One of the first things that got me interested in working with computers and writing software was doing calculations with many-digit numbers. Like, finding sqrt(2) to 50 digits. I once did that by hand with a calculator, doing in effect math in “base 1000” or maybe it was 10000, and Newton’s iteration. Fun for nerds! But in my professional life that sort of thing doesn’t come up much. When it does, on those rare occasions, I write assembler code. The one essential trick you need is “ADC” - add with carry. You can have integers with any number of bytes, say 256 of them, and add two of them easily in assembler. But try to do that in Pascal, BASIC or C! The languages don’t give you any access to the carry bit. It would be interesting to know if Crystal has some way to deal with that, but I don’t think so. I’ve seen no language above assembler level that could deal with carry bits.

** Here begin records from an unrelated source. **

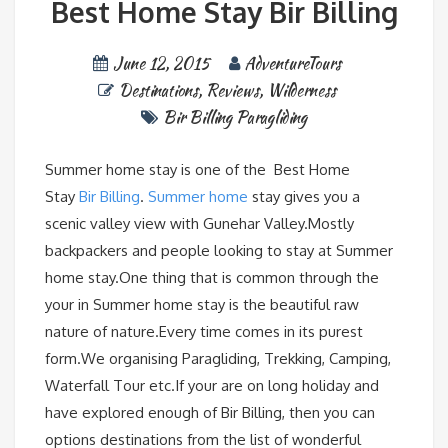
Best Home Stay Bir Billing
June 12, 2015
AdventureTours
Destinations
,
Reviews
,
Wilderness
Bir Billing Paragliding
Summer home stay is one of the Best Home
Stay
Bir Billing
.
Summer home
stay gives you a
scenic valley view with Gunehar Valley.Mostly
backpackers and people looking to stay at Summer
home stay.One thing that is common through the
your in Summer home stay is the beautiful raw
nature of nature.Every time comes in its purest
form.We organising Paragliding, Trekking, Camping,
Waterfall Tour etc.If your are on long holiday and
have explored enough of Bir Billing, then you can
options destinations from the list of wonderful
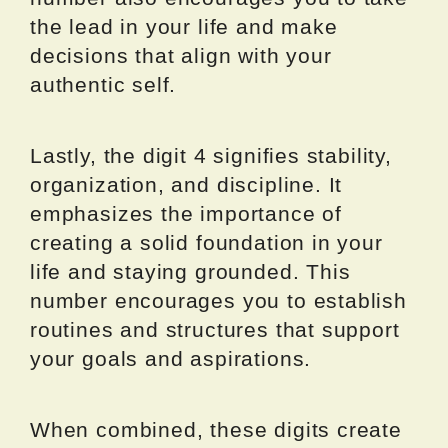
the lead in your life and make
decisions that align with your
authentic self.
Lastly, the digit 4 signifies stability,
organization, and discipline. It
emphasizes the importance of
creating a solid foundation in your
life and staying grounded. This
number encourages you to establish
routines and structures that support
your goals and aspirations.
When combined, these digits create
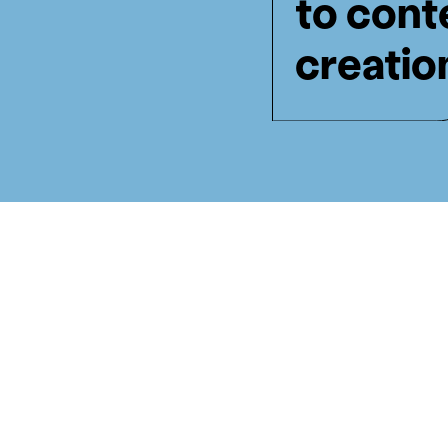
to cont
creatio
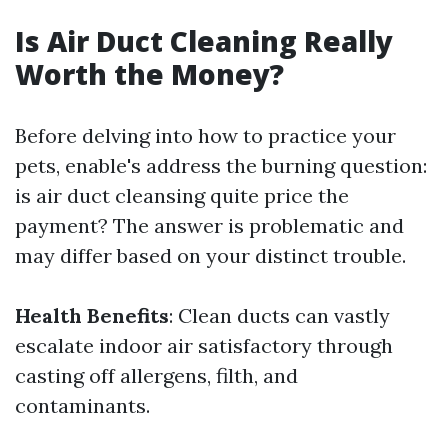
Is Air Duct Cleaning Really
Worth the Money?
Before delving into how to practice your
pets, enable's address the burning question:
is air duct cleansing quite price the
payment? The answer is problematic and
may differ based on your distinct trouble.
Health Benefits
: Clean ducts can vastly
escalate indoor air satisfactory through
casting off allergens, filth, and
contaminants.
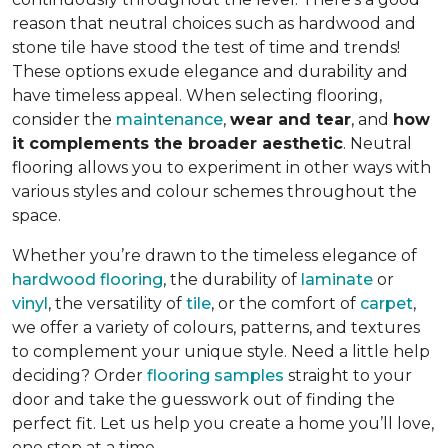
reason that neutral choices such as hardwood and
stone tile have stood the test of time and trends!
These options exude elegance and durability and
have timeless appeal. When selecting flooring,
consider the
maintenance
,
wear and tear
, and
how
it complements the broader aesthetic
. Neutral
flooring allows you to experiment in other ways with
various styles and colour schemes throughout the
space.
Whether you’re drawn to the timeless elegance of
hardwood flooring
, the durability of
laminate
or
vinyl
, the versatility of
tile
, or the comfort of
carpet
,
we offer a variety of colours, patterns, and textures
to complement your unique style. Need a little help
deciding? Order
flooring samples
straight to your
door and take the guesswork out of finding the
perfect fit. Let us help you create a home you’ll love,
one step at a time.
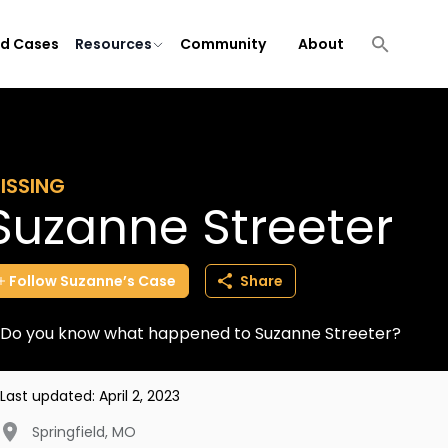
ld Cases
Resources
Community
About
ISSING
Suzanne Streeter
Follow
Suzanne’s
Case
Share
Do you know what happened to Suzanne Streeter?
Last updated:
April 2, 2023
Springfield
,
MO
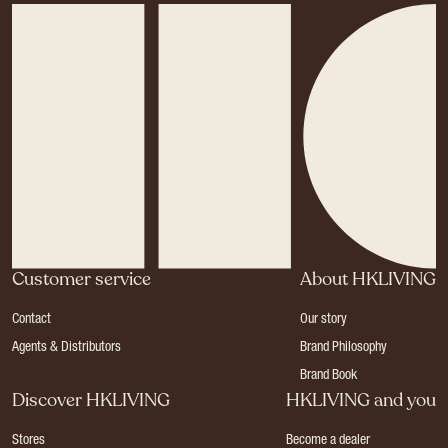
Customer service
About HKLIVING
Contact
Our story
Agents & Distributors
Brand Philosophy
Brand Book
Discover HKLIVING
HKLIVING and you
Stores
Become a dealer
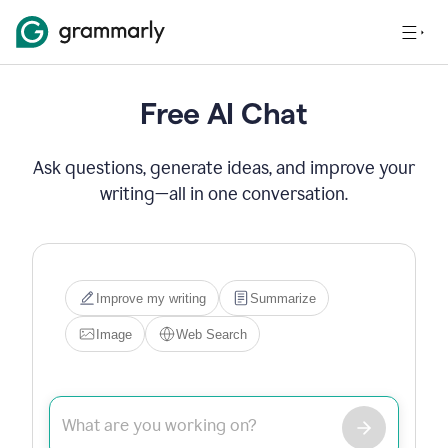
Free AI Chat
Ask questions, generate ideas, and improve your
writing—all in one conversation.
Improve my writing
Summarize
Image
Web Search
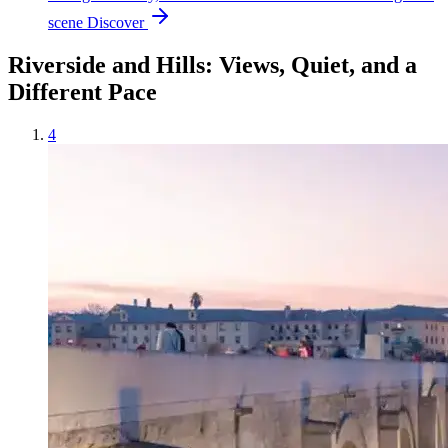
scene
Discover
Riverside and Hills: Views, Quiet, and a
Different Pace
4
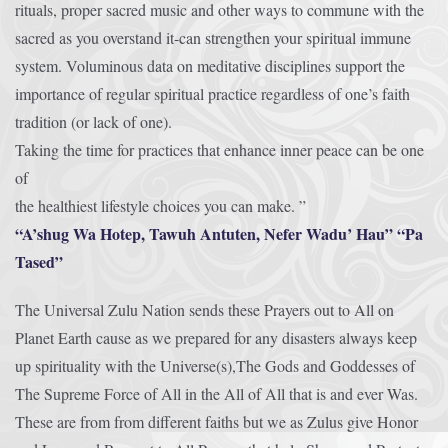
rituals, proper sacred music and other ways to commune with the
sacred as you overstand it-can strengthen your spiritual immune
system. Voluminous data on meditative disciplines support the
importance of regular spiritual practice regardless of one’s faith
tradition (or lack of one).
Taking the time for practices that enhance inner peace can be one
of
the healthiest lifestyle choices you can make. ”
“A’shug Wa Hotep, Tawuh Antuten, Nefer Wadu’ Hau” “Pa
Tased”
The Universal Zulu Nation sends these Prayers out to All on
Planet Earth cause as we prepared for any disasters always keep
up spirituality with the Universe(s),The Gods and Goddesses of
The Supreme Force of All in the All of All that is and ever Was.
These are from from different faiths but we as Zulus give Honor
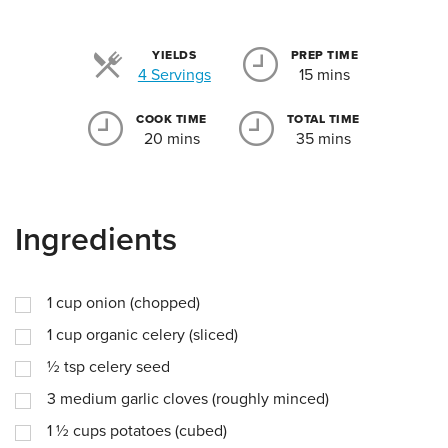
YIELDS
PREP TIME
Servings
4 Servings
15 mins
COOK TIME
TOTAL TIME
20 mins
35 mins
Ingredients
1
cup
onion (chopped)
1
cup
organic celery (sliced)
½
tsp
celery seed
3
medium garlic cloves (roughly minced)
1 ½
cups
potatoes (cubed)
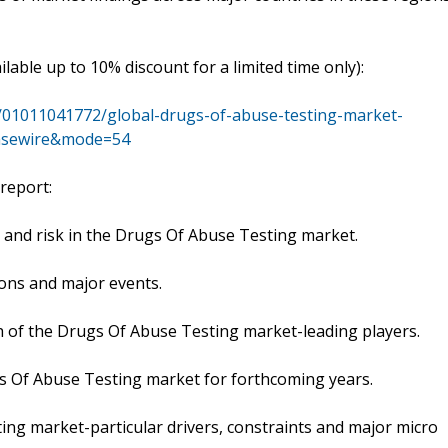
ailable up to 10% discount for a limited time only):
/01011041772/global-drugs-of-abuse-testing-market-
easewire&mode=54
report:
and risk in the Drugs Of Abuse Testing market.
ons and major events.
th of the Drugs Of Abuse Testing market-leading players.
s Of Abuse Testing market for forthcoming years.
ng market-particular drivers, constraints and major micro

Multiplying - it’s a lot of shifting and adding, and multiplying individual “digits” which might be 64 bit ints (unsigned) or whatever chunk of bits you define. Then you have “carry digits” because two single digits multiplied give you a two-digit value. Looking a the shifting, multiplication can be seen as a convolution (like a certain type of integral you learned in calculus) and everyone (with a PhD in signal processing) knows that a convolution can be done by computing Fourier transforms, multiplying point by point (no cross-products), and inverse Fourier transforming. This is older technology, I’m not sure, maybe 1970s. It would be fun, given an empty Sunday afternoon, to try implementing this in Crystal.

How does one “use [the fast Fourier transform] in a much more violent way”? I downloaded the PDF, might play with this new technique when I have time. Using Crystal, of course!